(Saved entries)

Content starts

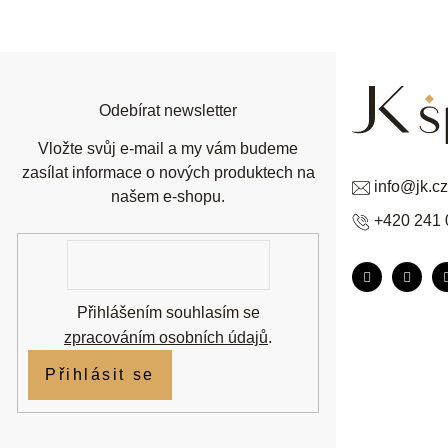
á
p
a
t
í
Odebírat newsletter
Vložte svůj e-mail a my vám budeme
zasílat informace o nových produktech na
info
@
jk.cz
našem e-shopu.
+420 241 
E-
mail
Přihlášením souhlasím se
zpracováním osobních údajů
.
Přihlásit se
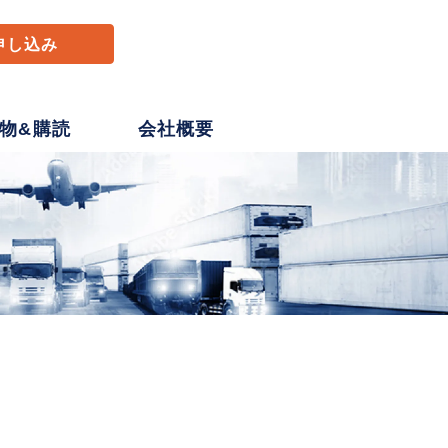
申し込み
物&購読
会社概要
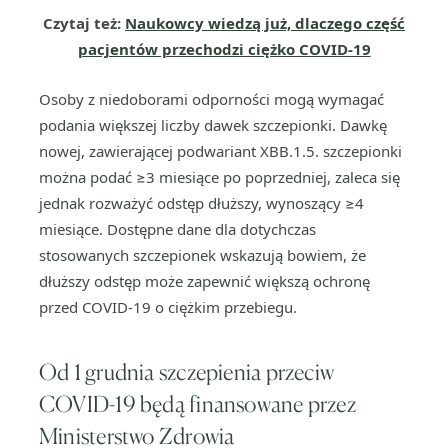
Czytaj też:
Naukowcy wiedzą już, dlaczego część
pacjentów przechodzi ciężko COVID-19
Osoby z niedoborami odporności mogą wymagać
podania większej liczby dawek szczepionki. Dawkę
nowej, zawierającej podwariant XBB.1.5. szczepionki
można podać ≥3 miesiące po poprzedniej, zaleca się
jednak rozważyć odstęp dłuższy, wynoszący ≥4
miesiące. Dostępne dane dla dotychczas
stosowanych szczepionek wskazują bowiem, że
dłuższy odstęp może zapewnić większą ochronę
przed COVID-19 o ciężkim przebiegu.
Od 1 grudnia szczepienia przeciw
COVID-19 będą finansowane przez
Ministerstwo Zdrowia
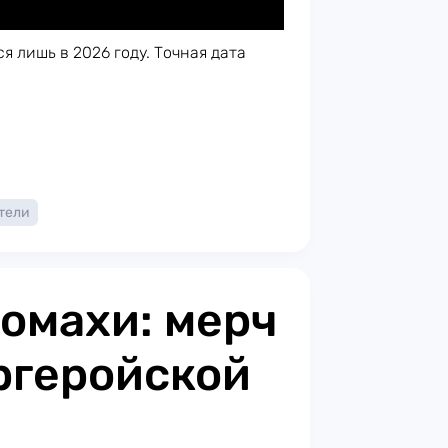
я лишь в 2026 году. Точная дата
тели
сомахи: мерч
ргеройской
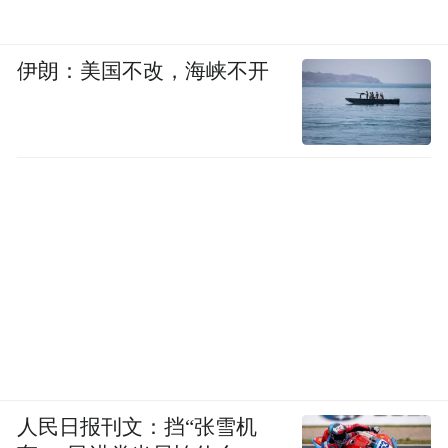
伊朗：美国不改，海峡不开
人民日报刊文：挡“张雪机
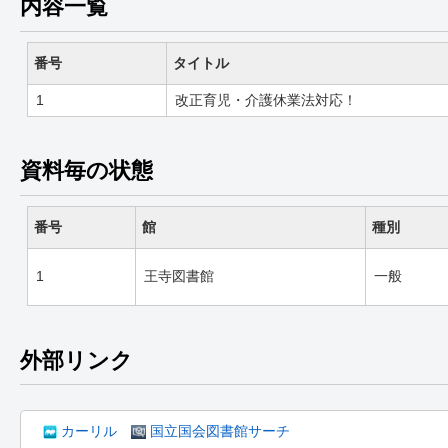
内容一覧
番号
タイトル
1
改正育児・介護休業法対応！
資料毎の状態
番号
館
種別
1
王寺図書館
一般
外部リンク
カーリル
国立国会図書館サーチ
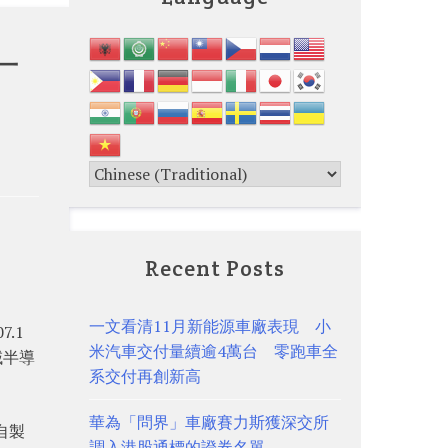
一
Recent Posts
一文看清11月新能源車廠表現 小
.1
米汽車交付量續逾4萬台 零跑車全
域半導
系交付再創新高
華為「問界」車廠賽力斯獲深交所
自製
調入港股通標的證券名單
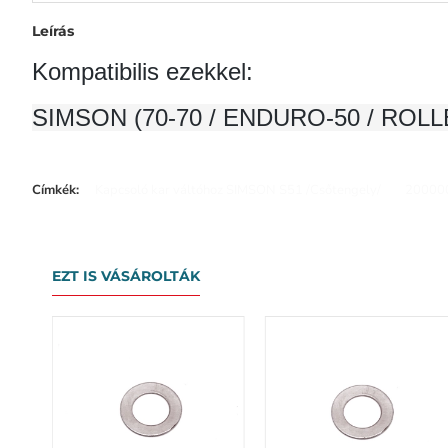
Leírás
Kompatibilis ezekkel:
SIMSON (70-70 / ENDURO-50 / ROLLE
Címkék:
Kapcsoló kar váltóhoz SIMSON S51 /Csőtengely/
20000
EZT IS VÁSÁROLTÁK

Content ends

Scan the entries above for the string "szczepionki", and copy every line where it turns up.

podania większej liczby dawek szczepionki. Dawkę
nowej, zawierającej podwariant XBB.1.5. szczepionki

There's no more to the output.